Required work
From the data below, set down exactly the lines between the one holding "correias transporta" and the one holding "espiral, transforma", inclusive, and no others.
○ ○ ○ ○ ○
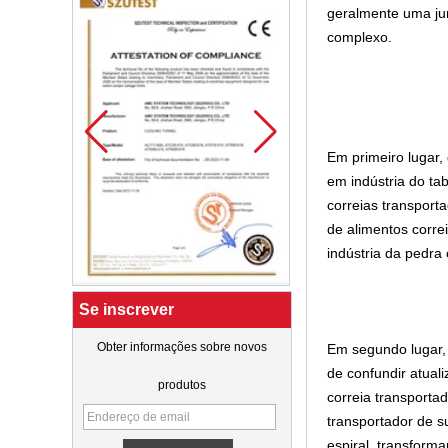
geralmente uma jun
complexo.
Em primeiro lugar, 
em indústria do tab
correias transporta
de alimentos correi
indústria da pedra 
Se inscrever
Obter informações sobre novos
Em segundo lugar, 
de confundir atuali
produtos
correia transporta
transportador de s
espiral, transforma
○ ○ ○ ○ ○
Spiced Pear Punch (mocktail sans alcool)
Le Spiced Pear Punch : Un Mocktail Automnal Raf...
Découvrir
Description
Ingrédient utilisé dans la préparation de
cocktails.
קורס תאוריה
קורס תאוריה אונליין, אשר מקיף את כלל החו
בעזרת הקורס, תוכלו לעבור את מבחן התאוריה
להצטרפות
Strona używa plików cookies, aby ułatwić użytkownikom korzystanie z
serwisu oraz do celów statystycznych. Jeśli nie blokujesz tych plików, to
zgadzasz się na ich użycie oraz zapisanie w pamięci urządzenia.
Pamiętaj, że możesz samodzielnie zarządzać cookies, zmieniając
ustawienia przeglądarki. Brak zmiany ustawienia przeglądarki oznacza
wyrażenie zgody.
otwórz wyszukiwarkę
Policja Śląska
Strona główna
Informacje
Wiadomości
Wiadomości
○ ○ ○ ○ ○
Task result
correias transporta
de alimentos correi
indústria da pedra 
Se inscrever
Obter informações sobre novos
Em segundo lugar, 
de confundir atuali
produtos
correia transporta
transportador de s
espiral, transforma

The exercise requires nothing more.